Już w 1614 r. w królewskim Luwrze tańczono balet dworski Don Quichotte. Później motywy z dzieła Cervantesa zadomowiły się w balecie na stałe, owocując przez 400 lat dziesiątkami nowych opracowań. Prawdziwą furorę zrobił jednak balet Mariusa Petipy z muzyką Ludwiga Minkusa (1869), bo trwa na scenach do dzisiaj, odświeżany i przetwarzany przez kolejne pokolenia choreografów.

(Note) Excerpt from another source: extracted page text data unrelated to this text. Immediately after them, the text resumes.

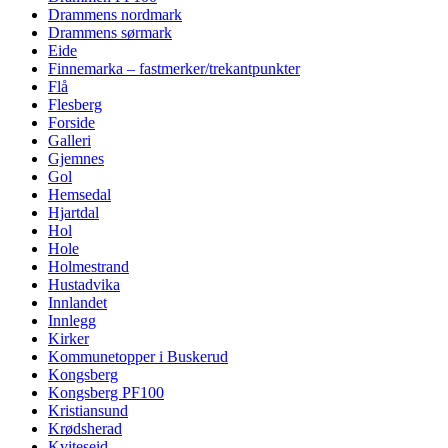
Drammens nordmark
Drammens sørmark
Eide
Finnemarka – fastmerker/trekantpunkter
Flå
Flesberg
Forside
Galleri
Gjemnes
Gol
Hemsedal
Hjartdal
Hol
Hole
Holmestrand
Hustadvika
Innlandet
Innlegg
Kirker
Kommunetopper i Buskerud
Kongsberg
Kongsberg PF100
Kristiansund
Krødsherad
Kviteseid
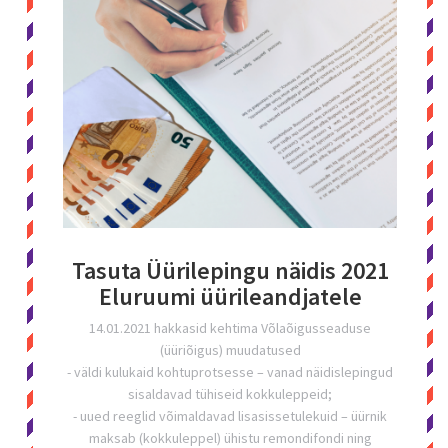
Tasuta Üürilepingu näidis 2021
Eluruumi üürileandjatele
14.01.2021 hakkasid kehtima Võlaõigusseaduse
(üüriõigus) muudatused
- väldi kulukaid kohtuprotsesse – vanad näidislepingud
sisaldavad tühiseid kokkuleppeid;
- uued reeglid võimaldavad lisasissetulekuid – üürnik
maksab (kokkuleppel) ühistu remondifondi ning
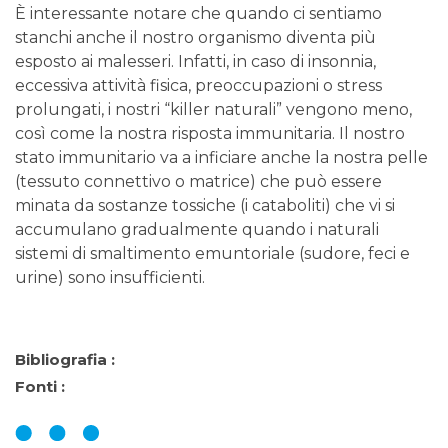
È interessante notare che quando ci sentiamo
stanchi anche il nostro organismo diventa più
esposto ai malesseri. Infatti, in caso di insonnia,
eccessiva attività fisica, preoccupazioni o stress
prolungati, i nostri “killer naturali” vengono meno,
così come la nostra risposta immunitaria. Il nostro
stato immunitario va a inficiare anche la nostra pelle
(tessuto connettivo o matrice) che può essere
minata da sostanze tossiche (i cataboliti) che vi si
accumulano gradualmente quando i naturali
sistemi di smaltimento emuntoriale (sudore, feci e
urine) sono insufficienti.
Bibliografia :
Fonti :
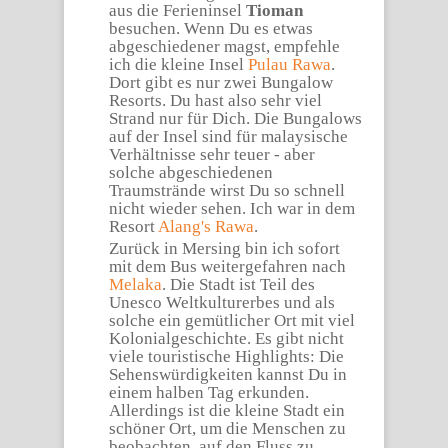
aus die Ferieninsel
Tioman
besuchen. Wenn Du es etwas
abgeschiedener magst, empfehle
ich die kleine Insel
Pulau Rawa
.
Dort gibt es nur zwei Bungalow
Resorts. Du hast also sehr viel
Strand nur für Dich. Die Bungalows
auf der Insel sind für malaysische
Verhältnisse sehr teuer - aber
solche abgeschiedenen
Traumstrände wirst Du so schnell
nicht wieder sehen. Ich war in dem
Resort
Alang's Rawa
.
Zurück in Mersing bin ich sofort
mit dem Bus weitergefahren nach
Melaka
. Die Stadt ist Teil des
Unesco Weltkulturerbes und als
solche ein gemütlicher Ort mit viel
Kolonialgeschichte. Es gibt nicht
viele touristische Highlights: Die
Sehenswürdigkeiten kannst Du in
einem halben Tag erkunden.
Allerdings ist die kleine Stadt ein
schöner Ort, um die Menschen zu
beobachten, auf den Fluss zu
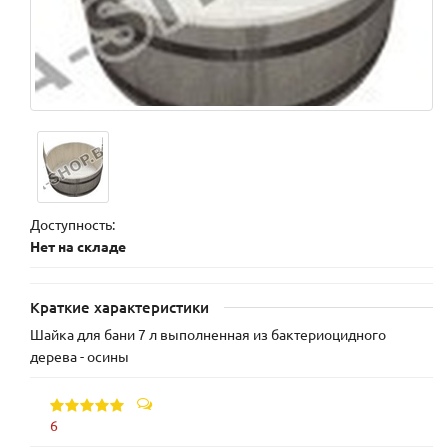
Доступность:
Нет на складе
Краткие характеристики
Шайка для бани 7 л выполненная из бактериоцидного
дерева - осины
6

Skąd taka jego żywotność i popularność? Malowniczy koloryt dawnej Hiszpanii, ponętne Cyganki i strojni torreadorzy, błędny rycerz z La Manchy, komiczny Sancho Pansa i pokraczny Gamache zawsze mogą liczyć na powodzenie. A główni bohaterowie, Kitri i Basilio, nie mają sobie równych w repertuarze klasycznym w kategoriach wdzięku, temperamentu i wirtuozerii tanecznej. Wszystko to tworzy porywającą rewię tańca klasycznego w hiszpańskiej stylistyce, dając Polskiemu Baletowi Narodowemu wyjątkową okazję do prezentacji kunsztu artystycznego swoich czołowych solistów i całego zespołu. Warto dodać, że warszawska wersja choreograficzna Alexeia Fedeyecheva jest powtórzeniem jego opracowania Don Kichota, stworzonego wcześniej dla Teatru Bolszoj w Moskwie, gdzie do dzisiaj pozostaje w stałym repertuarze.
W ramach tournée pod patronatem Ministerstwa Kultury i Dziedzictwa Narodowego w 250-lecie teatru publicznego w Polsce 3-aktowy balet zagości w Białymstoku.
Opera i Filharmonia Podlaska prowadzi już sprzedaż biletów. Normalny kosztuje od blisko 90 do 63 zł.